In The Changing Sky, Steven Forrest (himself a Plutonian) wrote of “Pluto the Teacher” gifting us with “the ability to heal one’s soul, recovering the energy needed to find an altruistic mission in life, thereby filling one’s consciousness with a sense of ultimate purpose.” He also warned of “Pluto the Trickster” trapping us via “the temptation to allow rigidity, dogmatism, and power tripping to narrow our perspective, isolating our egos in a spirit of cynicism, despair, and nihilism. The compulsion to reenact whatever dramas have wounded us in the past.”
What I’m saying is that a Pluto transit is, in essence, a soup-making process. “Is it soup yet?” Maybe not - this could be the lifetime where (oh) three of your back left legs liquefy and dissolve, but there’s a whole bunch of caterpillar left. Evil cackle.
There’s one more factor to consider in Pluto transits - namely, the sign it occupies.

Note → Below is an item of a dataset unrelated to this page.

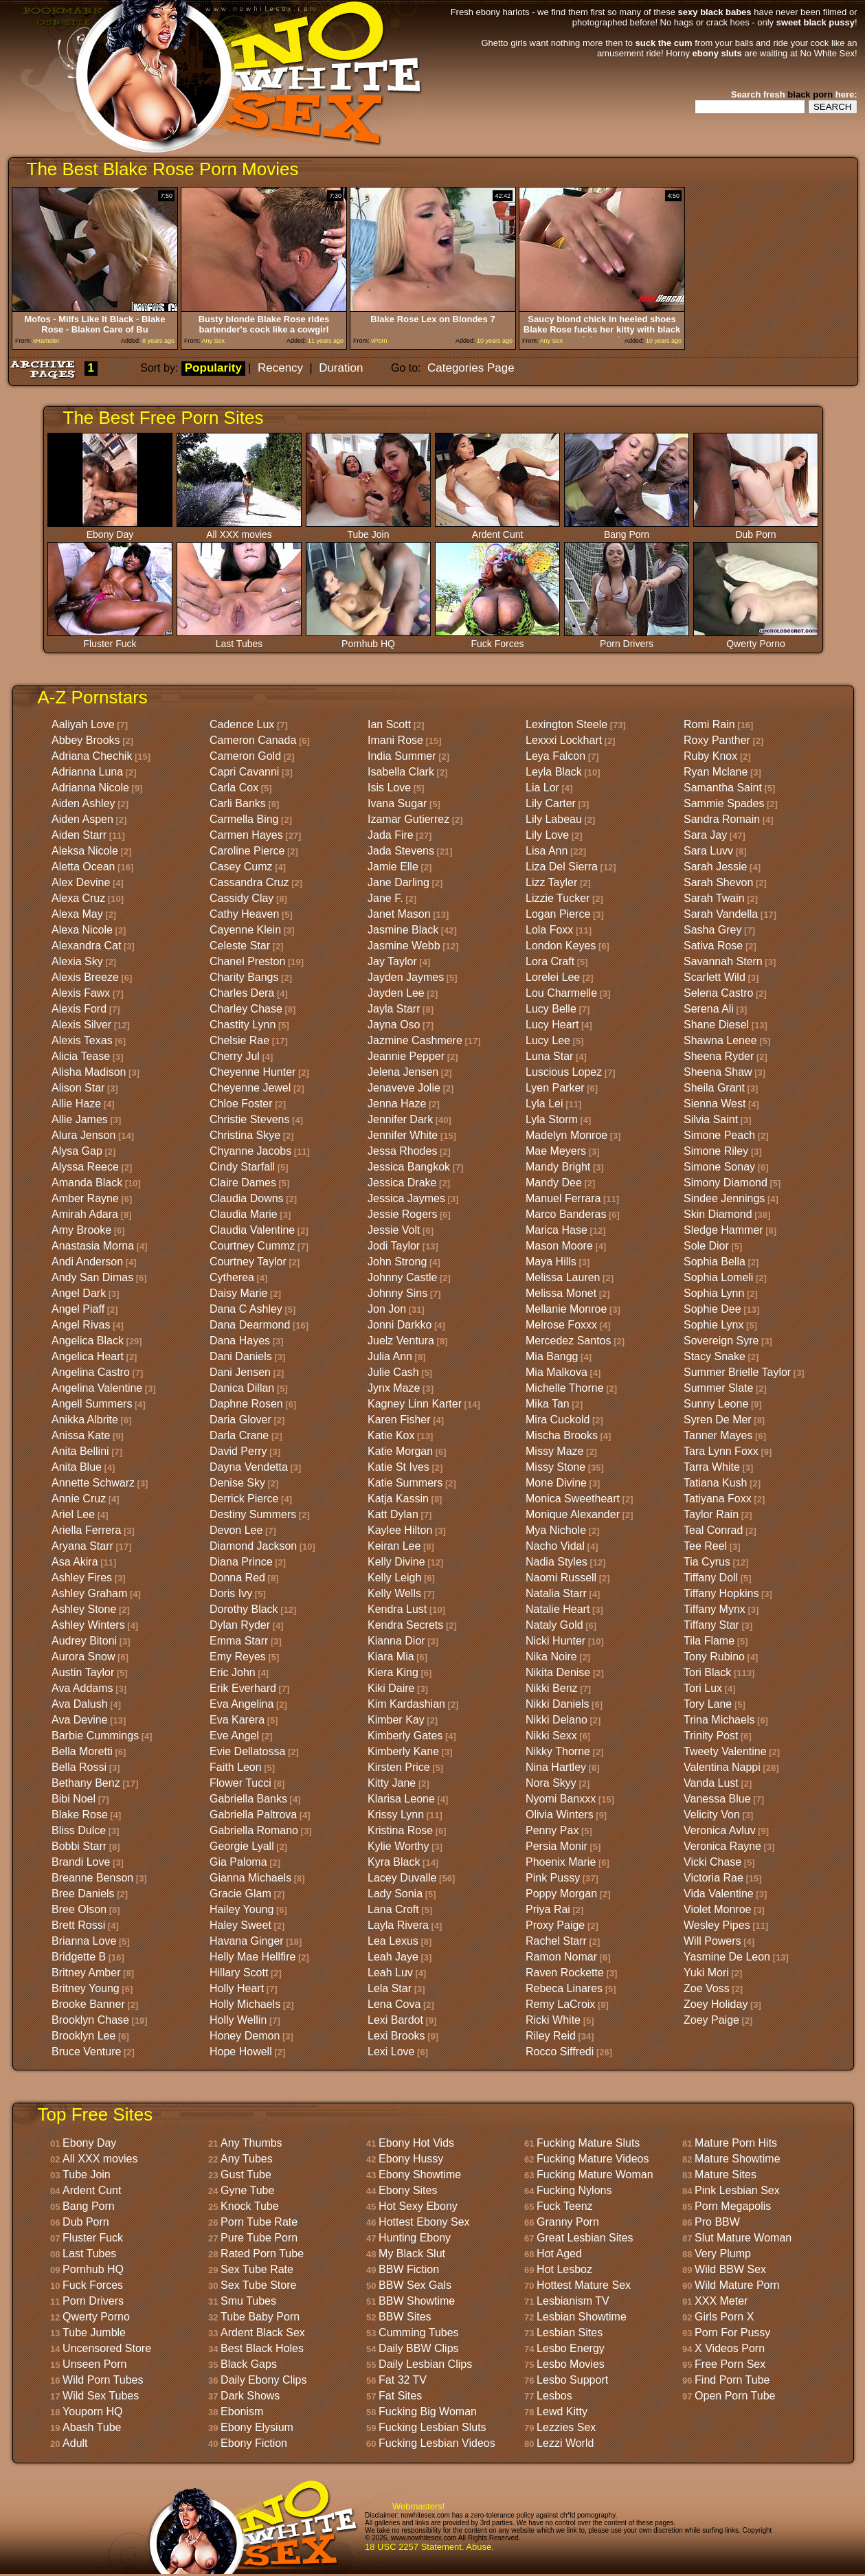 Image resolution: width=865 pixels, height=2576 pixels. I want to click on Lezzies Sex, so click(566, 2427).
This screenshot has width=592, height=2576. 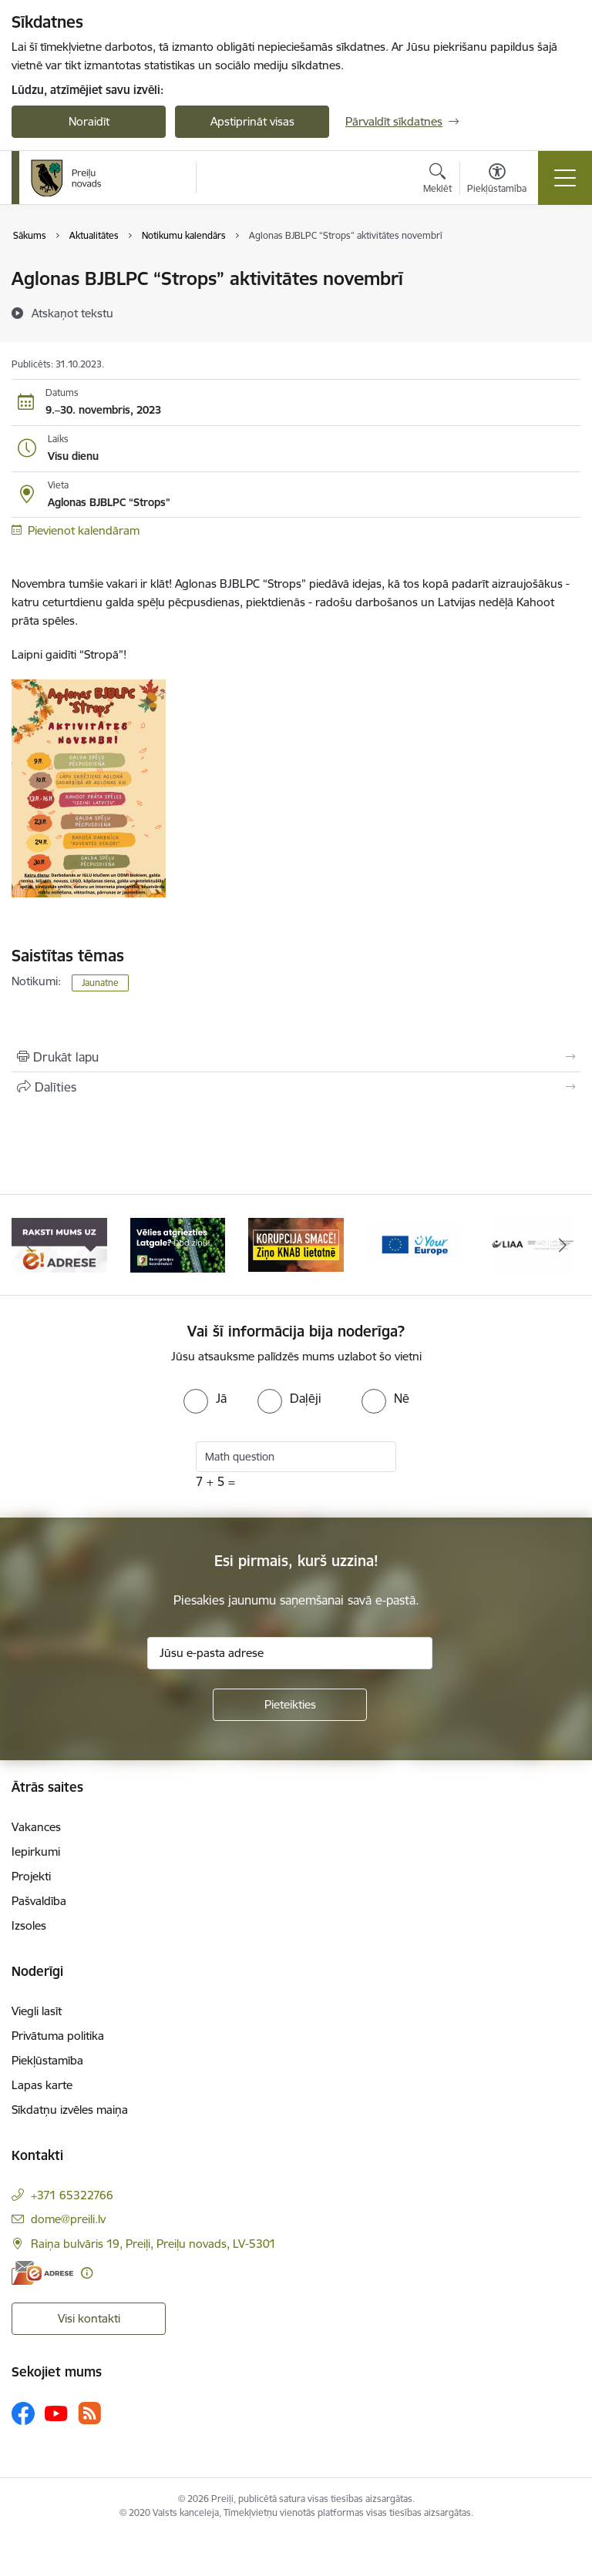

Saying I have transiting Pluto entering my 3rd House is missing a crucial ingredient. Had this happened to me in 1977, when Pluto was in Libra - that would have made for a much, much different cocoon (tureen?) for the soup.
(Rant time: why do astrologers never write about the signs in transit? Why is it always “Cosmic Thingy transiting through your Nth House” and not “Cosmic Thingy in whatever sign transiting through your Nth House”? Allow me to answer my own question: because it’s too hard.)